(Data provided Opens)

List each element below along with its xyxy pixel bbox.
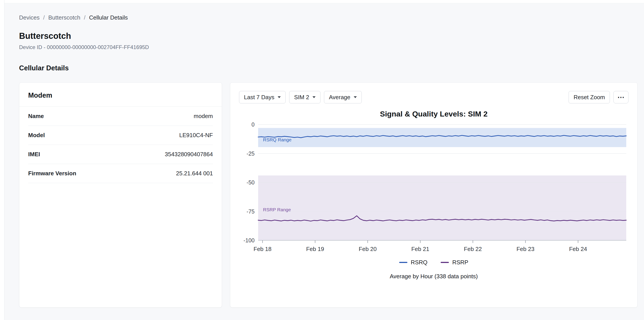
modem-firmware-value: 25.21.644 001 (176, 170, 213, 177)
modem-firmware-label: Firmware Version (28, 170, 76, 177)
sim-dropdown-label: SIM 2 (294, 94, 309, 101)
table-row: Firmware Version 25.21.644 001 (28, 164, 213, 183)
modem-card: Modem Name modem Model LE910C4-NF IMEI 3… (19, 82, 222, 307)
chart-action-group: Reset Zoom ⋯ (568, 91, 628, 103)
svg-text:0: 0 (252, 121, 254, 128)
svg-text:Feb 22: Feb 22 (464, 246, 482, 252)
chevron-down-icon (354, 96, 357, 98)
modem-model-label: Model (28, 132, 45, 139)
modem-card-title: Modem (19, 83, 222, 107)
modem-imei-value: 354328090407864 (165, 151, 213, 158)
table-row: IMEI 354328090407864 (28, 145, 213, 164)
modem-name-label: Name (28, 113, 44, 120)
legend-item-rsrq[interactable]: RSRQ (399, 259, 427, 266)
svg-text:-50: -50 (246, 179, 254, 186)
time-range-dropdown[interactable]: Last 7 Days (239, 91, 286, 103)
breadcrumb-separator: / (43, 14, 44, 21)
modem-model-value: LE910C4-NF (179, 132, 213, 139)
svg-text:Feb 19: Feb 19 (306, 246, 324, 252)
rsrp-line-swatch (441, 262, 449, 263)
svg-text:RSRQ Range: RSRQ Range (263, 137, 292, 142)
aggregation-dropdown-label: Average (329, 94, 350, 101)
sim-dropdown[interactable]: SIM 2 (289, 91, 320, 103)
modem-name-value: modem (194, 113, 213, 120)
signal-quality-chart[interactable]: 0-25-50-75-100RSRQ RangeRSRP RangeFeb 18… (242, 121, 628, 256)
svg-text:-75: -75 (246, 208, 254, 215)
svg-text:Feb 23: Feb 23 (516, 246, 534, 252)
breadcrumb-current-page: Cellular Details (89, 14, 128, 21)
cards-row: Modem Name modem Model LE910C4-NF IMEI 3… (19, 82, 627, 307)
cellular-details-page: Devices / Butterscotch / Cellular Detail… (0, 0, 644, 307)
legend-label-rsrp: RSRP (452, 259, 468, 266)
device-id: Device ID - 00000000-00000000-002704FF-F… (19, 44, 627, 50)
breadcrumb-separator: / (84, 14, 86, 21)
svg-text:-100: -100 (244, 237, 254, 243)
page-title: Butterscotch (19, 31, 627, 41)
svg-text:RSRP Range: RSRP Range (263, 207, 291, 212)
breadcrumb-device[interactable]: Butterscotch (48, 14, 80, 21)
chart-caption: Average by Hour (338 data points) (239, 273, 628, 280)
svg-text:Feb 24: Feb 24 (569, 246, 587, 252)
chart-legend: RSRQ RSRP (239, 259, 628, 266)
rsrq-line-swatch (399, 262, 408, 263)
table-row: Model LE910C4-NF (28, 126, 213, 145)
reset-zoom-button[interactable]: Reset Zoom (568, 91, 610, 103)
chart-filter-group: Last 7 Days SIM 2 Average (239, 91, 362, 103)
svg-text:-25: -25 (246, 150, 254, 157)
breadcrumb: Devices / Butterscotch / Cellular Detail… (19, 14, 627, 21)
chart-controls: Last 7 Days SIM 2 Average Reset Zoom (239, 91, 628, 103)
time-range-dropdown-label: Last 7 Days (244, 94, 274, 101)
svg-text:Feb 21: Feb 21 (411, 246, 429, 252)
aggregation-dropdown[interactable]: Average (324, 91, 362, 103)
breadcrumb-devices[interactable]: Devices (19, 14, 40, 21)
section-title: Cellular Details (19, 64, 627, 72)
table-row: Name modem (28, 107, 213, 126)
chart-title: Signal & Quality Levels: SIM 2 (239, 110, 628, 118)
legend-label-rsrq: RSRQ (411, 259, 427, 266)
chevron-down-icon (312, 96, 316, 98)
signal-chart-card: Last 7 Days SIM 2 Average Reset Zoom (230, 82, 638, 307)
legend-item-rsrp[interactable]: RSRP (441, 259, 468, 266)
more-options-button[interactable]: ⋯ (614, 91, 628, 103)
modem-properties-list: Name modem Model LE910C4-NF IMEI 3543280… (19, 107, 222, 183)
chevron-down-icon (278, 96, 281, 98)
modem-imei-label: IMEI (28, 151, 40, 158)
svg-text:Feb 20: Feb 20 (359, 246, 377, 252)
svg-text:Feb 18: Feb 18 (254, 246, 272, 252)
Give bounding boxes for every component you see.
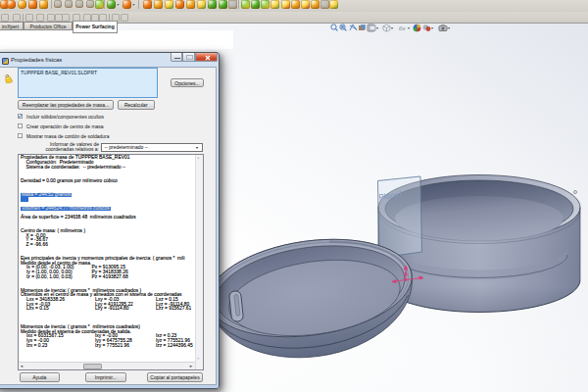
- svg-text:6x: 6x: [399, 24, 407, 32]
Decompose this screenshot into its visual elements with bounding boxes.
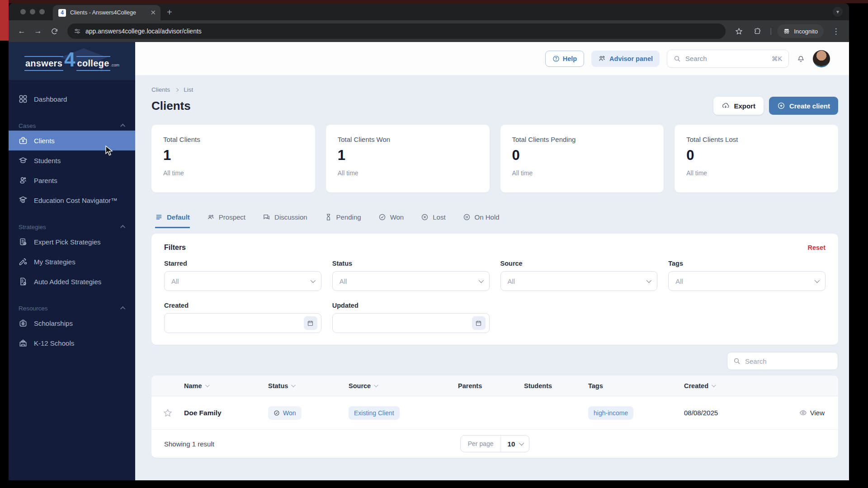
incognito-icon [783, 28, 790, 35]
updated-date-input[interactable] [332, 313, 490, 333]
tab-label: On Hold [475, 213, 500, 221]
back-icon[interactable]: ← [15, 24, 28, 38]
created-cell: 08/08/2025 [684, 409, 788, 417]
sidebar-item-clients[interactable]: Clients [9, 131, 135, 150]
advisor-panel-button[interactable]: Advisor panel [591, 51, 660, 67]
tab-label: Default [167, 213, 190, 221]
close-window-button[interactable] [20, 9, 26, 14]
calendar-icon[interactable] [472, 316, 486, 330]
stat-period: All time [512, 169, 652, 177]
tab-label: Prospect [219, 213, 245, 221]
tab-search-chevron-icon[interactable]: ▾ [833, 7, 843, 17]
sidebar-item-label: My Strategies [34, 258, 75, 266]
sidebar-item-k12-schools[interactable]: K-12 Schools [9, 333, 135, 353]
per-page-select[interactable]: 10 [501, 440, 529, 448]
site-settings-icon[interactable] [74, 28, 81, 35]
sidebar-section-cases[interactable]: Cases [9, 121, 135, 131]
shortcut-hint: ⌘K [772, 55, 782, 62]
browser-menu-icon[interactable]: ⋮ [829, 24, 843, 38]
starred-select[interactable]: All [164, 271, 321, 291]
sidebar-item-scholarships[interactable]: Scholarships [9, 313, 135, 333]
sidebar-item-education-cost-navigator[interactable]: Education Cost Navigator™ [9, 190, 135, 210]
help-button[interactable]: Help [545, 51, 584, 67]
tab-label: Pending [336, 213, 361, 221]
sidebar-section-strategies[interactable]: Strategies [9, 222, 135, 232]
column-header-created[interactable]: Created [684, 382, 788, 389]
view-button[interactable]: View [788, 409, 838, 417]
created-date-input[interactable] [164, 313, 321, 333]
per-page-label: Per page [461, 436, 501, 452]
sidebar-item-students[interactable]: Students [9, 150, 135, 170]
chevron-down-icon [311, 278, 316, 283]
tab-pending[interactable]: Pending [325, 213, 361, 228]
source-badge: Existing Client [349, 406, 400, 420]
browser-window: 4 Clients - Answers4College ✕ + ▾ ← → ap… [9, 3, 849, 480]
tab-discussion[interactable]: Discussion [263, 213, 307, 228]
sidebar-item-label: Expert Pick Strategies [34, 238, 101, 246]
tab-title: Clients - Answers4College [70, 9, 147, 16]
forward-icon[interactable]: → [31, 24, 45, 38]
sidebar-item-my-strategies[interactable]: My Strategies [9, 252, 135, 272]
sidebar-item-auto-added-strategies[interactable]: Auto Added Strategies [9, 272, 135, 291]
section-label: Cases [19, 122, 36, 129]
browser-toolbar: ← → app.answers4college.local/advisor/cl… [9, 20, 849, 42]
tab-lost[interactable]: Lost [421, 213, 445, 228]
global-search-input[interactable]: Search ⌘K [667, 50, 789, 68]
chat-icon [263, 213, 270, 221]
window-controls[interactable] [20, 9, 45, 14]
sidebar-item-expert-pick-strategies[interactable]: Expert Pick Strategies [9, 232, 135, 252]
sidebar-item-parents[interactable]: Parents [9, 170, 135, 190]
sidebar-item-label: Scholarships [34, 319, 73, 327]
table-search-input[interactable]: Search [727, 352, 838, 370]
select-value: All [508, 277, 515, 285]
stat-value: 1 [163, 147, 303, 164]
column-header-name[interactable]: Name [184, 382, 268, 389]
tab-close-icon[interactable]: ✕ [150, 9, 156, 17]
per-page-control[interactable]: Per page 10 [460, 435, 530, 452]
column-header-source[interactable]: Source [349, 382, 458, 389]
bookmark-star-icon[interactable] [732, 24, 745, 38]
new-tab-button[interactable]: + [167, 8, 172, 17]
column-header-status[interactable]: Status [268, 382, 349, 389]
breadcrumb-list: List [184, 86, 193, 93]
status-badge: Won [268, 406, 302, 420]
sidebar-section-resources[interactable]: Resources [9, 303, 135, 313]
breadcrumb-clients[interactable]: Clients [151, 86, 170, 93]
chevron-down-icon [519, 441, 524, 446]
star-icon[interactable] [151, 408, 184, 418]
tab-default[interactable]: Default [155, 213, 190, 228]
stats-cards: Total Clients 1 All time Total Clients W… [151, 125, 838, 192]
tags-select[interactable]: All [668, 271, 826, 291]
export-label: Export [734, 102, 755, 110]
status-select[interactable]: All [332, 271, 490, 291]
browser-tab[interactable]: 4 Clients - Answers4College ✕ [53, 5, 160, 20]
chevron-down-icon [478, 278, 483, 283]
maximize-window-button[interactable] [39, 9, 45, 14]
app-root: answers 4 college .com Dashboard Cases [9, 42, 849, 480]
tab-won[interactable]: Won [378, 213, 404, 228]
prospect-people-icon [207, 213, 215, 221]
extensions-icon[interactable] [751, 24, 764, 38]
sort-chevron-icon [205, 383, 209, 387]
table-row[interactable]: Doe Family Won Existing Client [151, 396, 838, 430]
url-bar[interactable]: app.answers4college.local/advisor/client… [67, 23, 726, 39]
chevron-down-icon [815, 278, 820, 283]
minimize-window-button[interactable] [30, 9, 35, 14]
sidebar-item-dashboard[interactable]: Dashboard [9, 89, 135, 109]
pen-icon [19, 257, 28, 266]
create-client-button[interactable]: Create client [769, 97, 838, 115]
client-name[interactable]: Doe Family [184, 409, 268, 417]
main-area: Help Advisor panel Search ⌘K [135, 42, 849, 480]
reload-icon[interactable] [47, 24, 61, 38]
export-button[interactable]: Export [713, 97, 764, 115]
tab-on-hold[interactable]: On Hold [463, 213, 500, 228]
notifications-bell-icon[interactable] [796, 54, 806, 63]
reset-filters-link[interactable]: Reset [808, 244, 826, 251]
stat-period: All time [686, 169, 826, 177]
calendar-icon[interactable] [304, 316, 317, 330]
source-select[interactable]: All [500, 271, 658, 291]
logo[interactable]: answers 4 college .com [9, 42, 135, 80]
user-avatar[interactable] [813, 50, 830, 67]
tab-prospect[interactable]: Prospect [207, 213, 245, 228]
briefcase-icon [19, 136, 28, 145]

(Data provided Closes)

— Work request —
In the listing above, find each line with "Scholarships" and copy it.

— Exercise solution —
sidebar-item-scholarships[interactable]: Scholarships [9, 313, 135, 333]
sidebar-item-label: Scholarships [34, 319, 73, 327]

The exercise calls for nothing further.